Leadership in this instance, at least in the sense of our movement, cannot be conceived of in terms of former and present. Once an individual was elected into the position of leadership they do not cease to be a leader of the organisation. What ceases to be is the fact that they are not serving in a directly elected position of leadership in that moment. This is why our movement enables ex officio participation for of its previous most senior officials in high organs as the National Executive Committee (NEC), and invites those who would have served in these leadership structures before to participate in its various national conferences. This is recognition of their continued leadership of the organisation, while not incumbents, and responsibility to guide it and to find solutions with those who are its official stewards. It is presupposed that their past experience and the fact that they were accorded with such responsibility, continues to place them at the service of others who lead today and the movement at large. It is the trust they earned for having led the organisation before and, therefore, are entrusted with it to the end. This worldview inherently gives meaning to the theory and practice of collective leadership that our movement has preoccupied itself with, which surpasses positions people hold at given periods of history.

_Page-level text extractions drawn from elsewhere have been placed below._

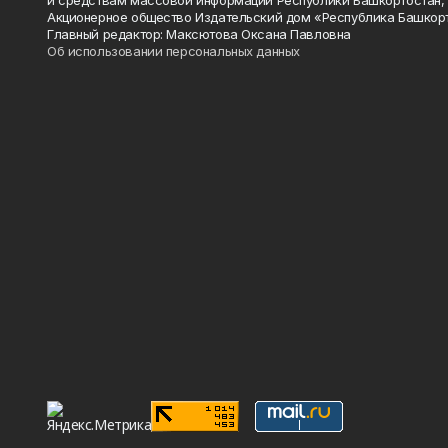
и средствам массовой информации Республики Башкортостан,
Акционерное общество Издательский дом «Республика Башкор
Главный редактор: Максютова Оксана Павловна
Об использовании персональных данных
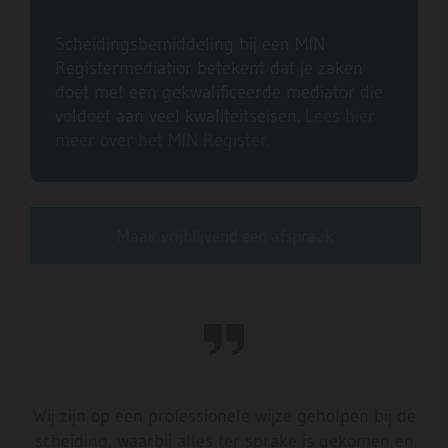
Scheidingsbemiddeling bij een MfN
Registermediatior betekent dat je zaken
doet met een gekwalificeerde mediator die
voldoet aan veel kwaliteitseisen.
Lees hier
meer over het MfN Register.
Maak vrijblijvend een afspraak
Wij zijn op een professionele wijze geholpen bij de
scheiding, waarbij alles ter sprake is gekomen en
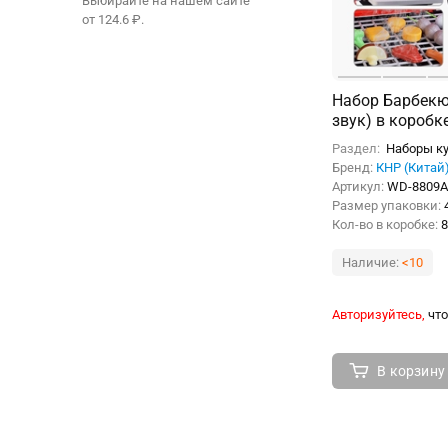
Выбирайте на нашем сайте
от 124.6 ₽.
Набор Барбекю 
звук) в коробк
Раздел:
Наборы ку
Бренд:
КНР (Китай
Артикул:
WD-8809
Размер упаковки:
Кол-во в коробке:
8
Наличие:
<10
Авторизуйтесь,
что
В корзину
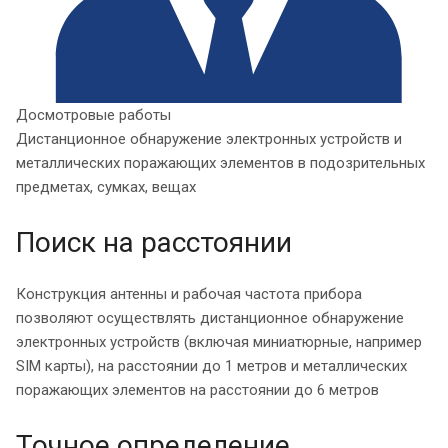
Досмотровые работы
Дистанционное обнаружение электронных устройств и
металлических поражающих элементов в подозрительных
предметах, сумках, вещах
Поиск на расстоянии
Конструкция антенны и рабочая частота прибора
позволяют осуществлять дистанционное обнаружение
электронных устройств (включая миниатюрные, например
SIM карты), на расстоянии до 1 метров и металлических
поражающих элементов на расстоянии до 6 метров
Точное определение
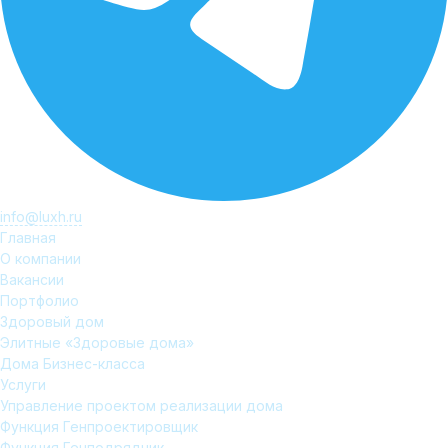
info@luxh.ru
Главная
О компании
Вакансии
Портфолио
Здоровый дом
Элитные «Здоровые дома»
Дома Бизнес-класса
Услуги
Управление проектом реализации дома
Функция Генпроектировщик
Функция Генподрядчик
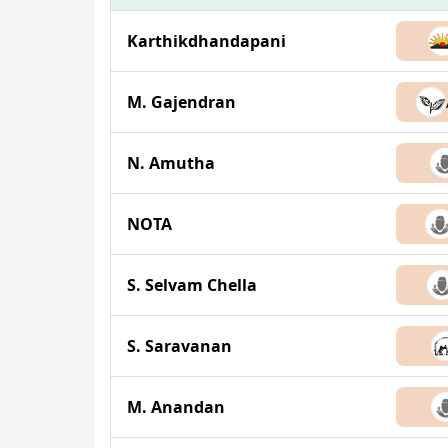
Karthikdhandapani
M. Gajendran
N. Amutha
NOTA
S. Selvam Chella
S. Saravanan
M. Anandan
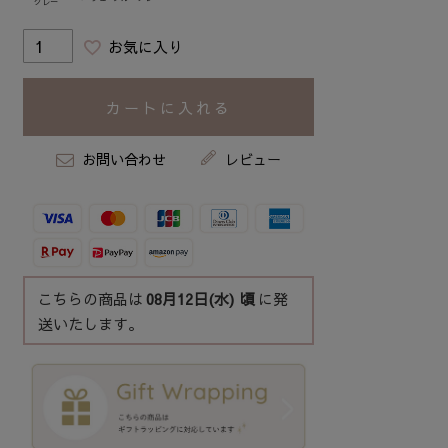
グレー
お気に入り
カートに入れる
お問い合わせ
レビュー
こちらの商品は
08月12日(水)
頃
に発
送いたします。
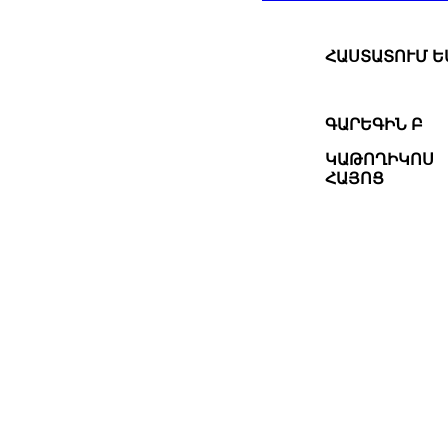
ՀԱՍՏԱՏՈՒՄ Ե
ԳԱՐԵԳԻՆ Բ
ԿԱԹՈՂԻԿՈՍ
ՀԱՅՈՑ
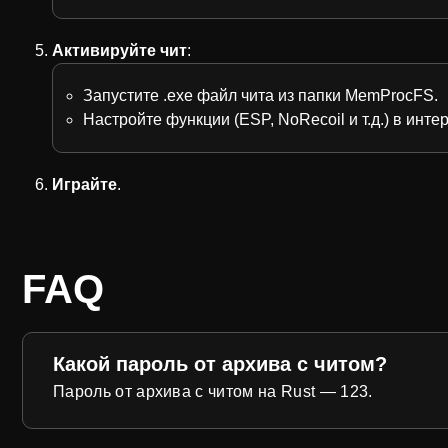
Активируйте чит
:
Запустите .exe файл чита из папки MemProcFS.
Настройте функции (ESP, NoRecoil и т.д.) в инте
Играйте
.
FAQ
Какой пароль от архива с читом?
Пароль от архива с читом на Rust — 123.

If and when we share a common understanding of collective leadership and the burden of responsibility it bears, we would be better-placed to seek a consensus on what and how its form of expression should be in a plural and democratic country. In many ways ours, both the organisation and the country, is a democracy resonant of Western democracies. Most recently some former UK Labour Party MPs and Ministers comment publicly about their current leader - Jeremy Corbyn. Some have gone as far as suggesting Labour will not win the next elections under his leadership.

Instead of sometimes, seemingly, wanting our present reality to resemble our organisation in its previous historical form we should decipher the form that can best represent its essence today. In addition, rather than appear to be pontificating we should all be engendering, in word and deed, the outcomes of the National General Council. By so doing, we will succeed to foster and defend unity of the ANC and the unity of our people in general.